The other key feature of Raycast for iOS is Raycast Notes, a barebones note-taking system that syncs across platforms. Notes in Raycast’s desktop app got a big upgrade relatively recently, and co-founder Thomas Paul Mann says mobile requests immediately went up afterwards. “It’s the first content people are creating and storing in Raycast,” he says, “and people want to have it on the go.”
There are other features in the app, like a Quicklinks page that you can use to quickly navigate to a URL or another app, and a Snippets page for storing frequently-used bits of text. These are hugely useful desktop features — Raycast is an excellent text-expansion app across the Mac, and you can use its URL scheme to go almost anywhere — but they’re limited on mobile by what Apple’s siloed platform allows.

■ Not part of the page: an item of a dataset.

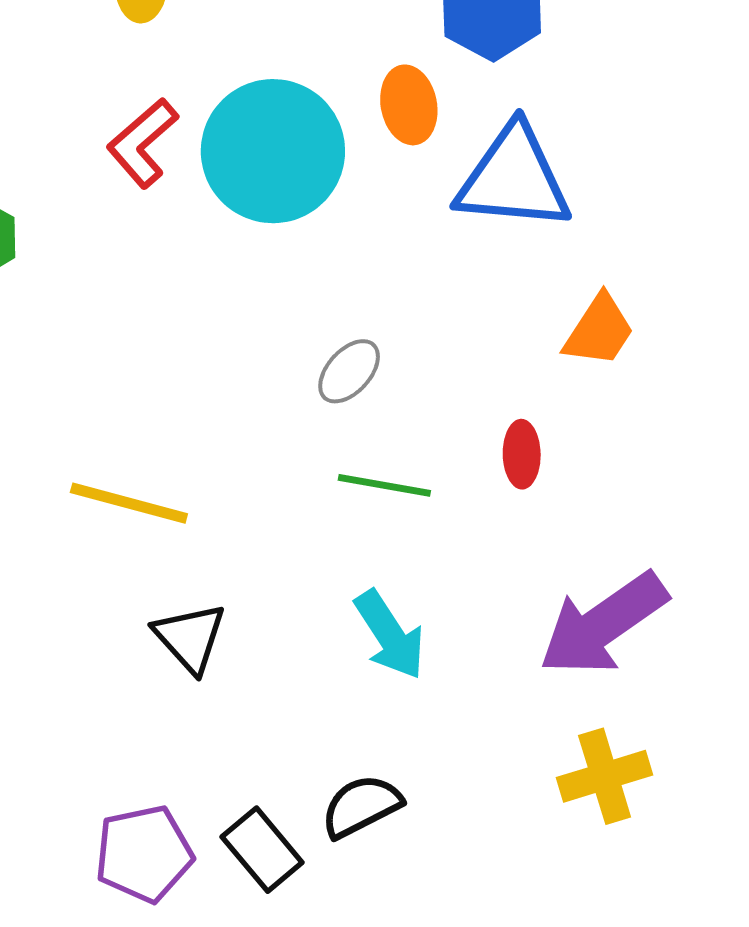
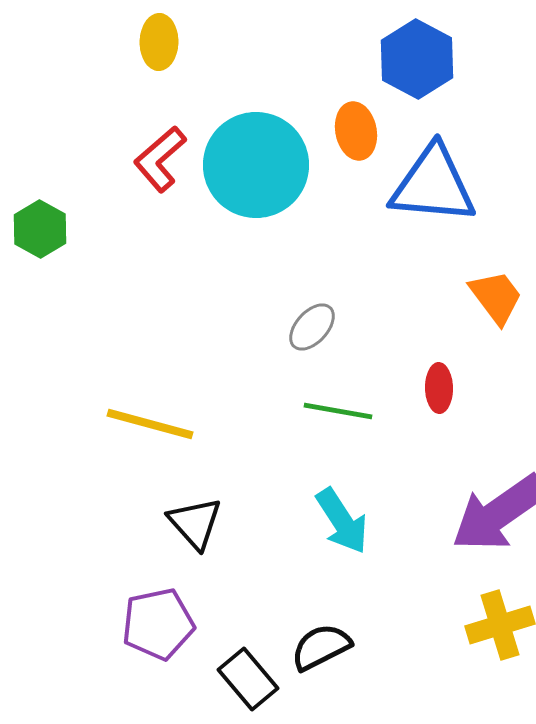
orange trapezoid: (599, 331) -> (496, 297), turned -70
purple pentagon: (144, 854) -> (158, 624), moved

That’s pretty much the app so far. The team’s goal was just to put something in front of users, to see how they use it and what else they might want. Inside the company, the possible roadmap appears to be long: Mann and Nikolaev both happily rattle off some of the things they’re thinking about adding to the app now that it’s out. They’re particularly excited about the idea of a custom keyboard, which you could bring up in other apps and easily access snippets and other bits of information. They also want to replicate Focus, a feature that lets you block apps and websites so you can get stuff done.
One huge unknown lingers over all these plans: how much will Apple let Raycast do on iOS? The co-founders would love to bring support for Raycast Extensions, which let you use Raycast to add and retrieve information from other apps, but they think Apple likely won’t allow it because it’ll look like an app store inside an app. Raycast can replace Spotlight on a Mac, but nothing can replace Spotlight on an iPhone, so they’re not sure how much it makes sense as an app launcher either. They’re supporting the Action Button, Control Center, and other surfaces on iOS, but there’s still no way to make Raycast AI as easy as Siri. Given all that, how useful can Raycast really be?
An obvious solution to these problems would be to build the app for Android, a much more open platform. Nikolaev says they’re thinking about it – the idea of building a full system launcher is pretty appealing — but the company is just better equipped to make Apple apps right now. “We want to see how iOS goes,” Nikolaev says. “So tell your friends, make it popular! If it’s successful, we’ll make it on Android.”
For now, the team is talking about the mobile app mostly as a companion to the desktop app, a way to sync some information across devices. But Raycast works precisely because it can change the way you do almost everything. It would clearly like to do the same for phones. If only it’s allowed to.